New Technique Shatters Barriers of Light Microscopy

In what may prove to be a profound advance, researchers have used a combination of light and ultrasound to visualize fluorescent proteins that are several centimeters below the surface of living tissue. In the past, even modern technologies have failed to produce high-resolution fluorescence images from this depth because of the strong scattering of light. Lead author Dr. Daniel Razansky, who played a pivotal role in developing the new method, said that it "opens the door to a whole new universe of research. For the first time, biologists will be able to optically follow the development of organs, cellular function, and genetic expression through several millimeters to centimeters of tissue.” To achieve its feat, the research team made light “audible.” They illuminated adult zebra fish from multiple angles using flashes of laser light that are absorbed by fluorescent pigments in the tissue of the genetically modified fish. The fluorescent pigments absorb the light, a process that causes slight local increases in temperature, which in turn result in tiny local volume expansions. This happens very quickly and creates small shock waves. In effect, the short laser pulse gives rise to an ultrasound wave that the researchers pick up with an ultrasound microphone.

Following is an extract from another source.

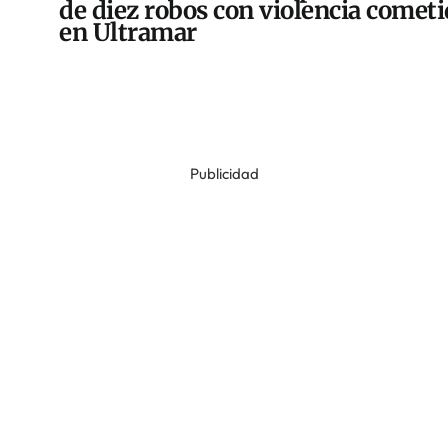
de diez robos con violencia comet
en Ultramar
Publicidad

The real power of the technique, however, lies in specially developed mathematical formulas used to analyze the resulting acoustic patterns. An attached computer uses these formulas to evaluate and interpret the specific distortions caused by scales, muscles, bones, and internal organs to generate a three-dimensional image. The researchers performed similar successful experiments with fruit fly pupae. The research team included scientists from the Helmholtz Center Munich, Massachusetts General Hospital, and Harvard Medical School.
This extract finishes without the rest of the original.